Mama mit Leib und Seele

Sofort schwebte ich ein paar Schritte auf Abstand, aber nur so weit, dass er mich von seiner Wiege aus noch sehen konnte. Sehen… das klang so verrückt, dass ich beinahe lachen musste. Doch er liess mich nicht aus den Augen. Keine Sekundenlang. Konnte er mich etwa doch… sehen? Konnte Benjamin mich tatsächlich sehen?! Nein… das… war nicht möglich… das… konnte einfach nicht sein…

Zögernd hob ich meine Hand und winkte ihm kaum merklich zu. Er folgte meiner Bewegung, und zwar ganz genau. Wieder erstarrte ich. Schluckte und atmete tief durch, während ich versuchte, meine verworrenen Gedanken und Empfindungen zu ordnen. Wie konnte er mich sehen, wo ich doch ein Geist und unsichtbar war? Wieso ausgerechnet… er?

Als nächstes versuchte ich ein scheues Lächeln, aber ich war so unsicher, dass ich mir sicher war, dass es eher einer gruseligen Fratze glich. Doch ich war so nervös und wusste nicht, wie ich mit dieser Situation umgehen sollte. Aber Glücklicher- und überraschenderweise erwiderte das Baby meinen misslungenen Versuch. Es war ein warmes, wenn nicht gar vertrautes und belebendes Lächeln – nein, Lachen – dass es mir schenkte und welches meine Anspannung sofort löste.

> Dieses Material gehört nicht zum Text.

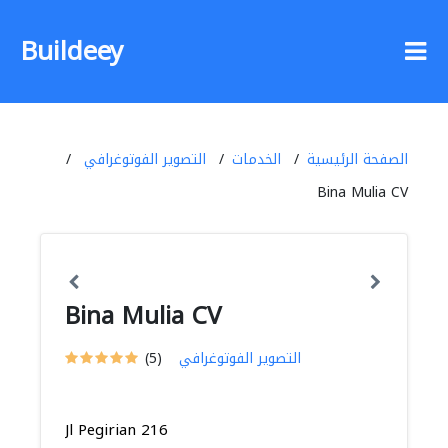
Buildeey
الصفحة الرئيسية
الخدمات
التصوير الفوتوغرافي
Bina Mulia CV
Bina Mulia CV
التصوير الفوتوغرافي
(5)
Jl Pegirian 216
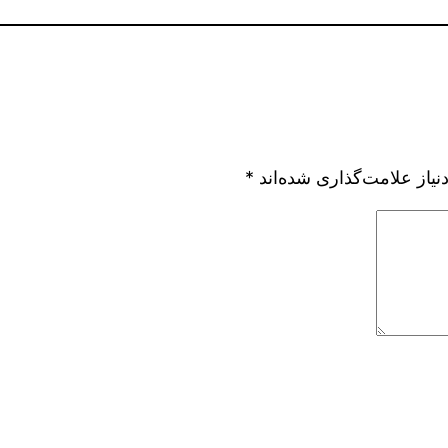
یاز علامت‌گذاری شده‌اند
*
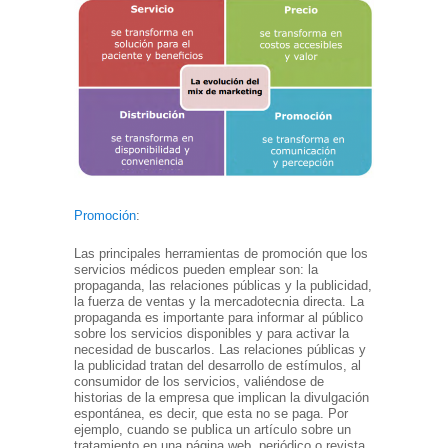
Promoción
:
Las principales herramientas de promoción que los
servicios médicos pueden emplear son: la
propaganda, las relaciones públicas y la publicidad,
la fuerza de ventas y la mercadotecnia directa. La
propaganda es importante para informar al público
sobre los servicios disponibles y para activar la
necesidad de buscarlos. Las relaciones públicas y
la publicidad tratan del desarrollo de estímulos, al
consumidor de los servicios, valiéndose de
historias de la empresa que implican la divulgación
espontánea, es decir, que esta no se paga. Por
ejemplo, cuando se publica un artículo sobre un
tratamiento en una página web, periódico o revista.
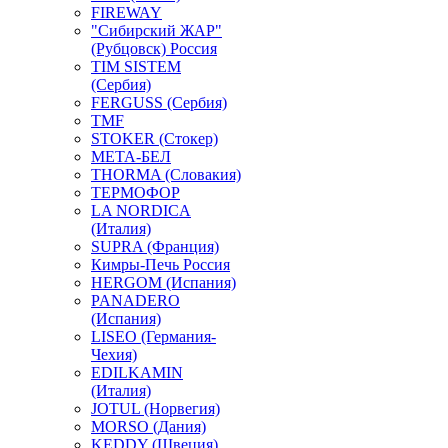
FIREWAY
"Сибирский ЖАР"
(Рубцовск) Россия
TIM SISTEM
(Сербия)
FERGUSS (Сербия)
TMF
STOKER (Стокер)
МЕТА-БЕЛ
THORMA (Словакия)
ТЕРМОФОР
LA NORDICA
(Италия)
SUPRA (Франция)
Кимры-Печь Россия
HERGOM (Испания)
PANADERO
(Испания)
LISEO (Германия-
Чехия)
EDILKAMIN
(Италия)
JOTUL (Норвегия)
MORSO (Дания)
KEDDY (Швеция)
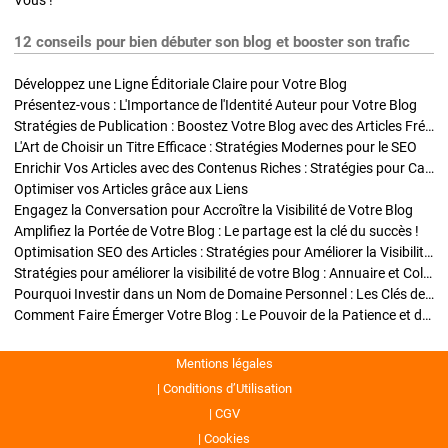
Vous !
12 conseils pour bien débuter son blog et booster son trafic
Développez une Ligne Éditoriale Claire pour Votre Blog
Présentez-vous : L'Importance de l'Identité Auteur pour Votre Blog
Stratégies de Publication : Boostez Votre Blog avec des Articles Fréquents et Exclusifs
L'Art de Choisir un Titre Efficace : Stratégies Modernes pour le SEO
Enrichir Vos Articles avec des Contenus Riches : Stratégies pour Captiver et Optimiser
Optimiser vos Articles grâce aux Liens
Engagez la Conversation pour Accroître la Visibilité de Votre Blog
Amplifiez la Portée de Votre Blog : Le partage est la clé du succès !
Optimisation SEO des Articles : Stratégies pour Améliorer la Visibilité de Votre Blog
Stratégies pour améliorer la visibilité de votre Blog : Annuaire et Collaborations
Pourquoi Investir dans un Nom de Domaine Personnel : Les Clés de la Réussite de Votre Blog
Comment Faire Émerger Votre Blog : Le Pouvoir de la Patience et de la Persévérance
Mentions légales
Conditions d’Utilisation
CGV
Cookies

Ich konnte nicht anders, als erleichtert zurück zu lächeln. Mit neuem Mut näherte ich mich ihm wieder. Ich beugte mich über Benjamin und reichte ihm, wenngleich immer noch etwas gehemmt, meine Hand. Aufgeregt streckte der Säugling seine kurzen Ärmchen nach mir aus und bekam einen meiner Finger zu fassen. Ich konnte es fühlen. Ich konnte seine kleinen Händchen um meinen Finger spüren. Eine Gänsehaut überkam mich. Das konnte nicht sein… das konnte doch unmöglich sein! Das Gefühl, wie er munter auf meinem Finger herumknetete war so… unglaublich! Es war so überwältigend und so… berührend! Es berührte mich so tief, dass mir Tränen unkontrolliert in die Augen stiegen.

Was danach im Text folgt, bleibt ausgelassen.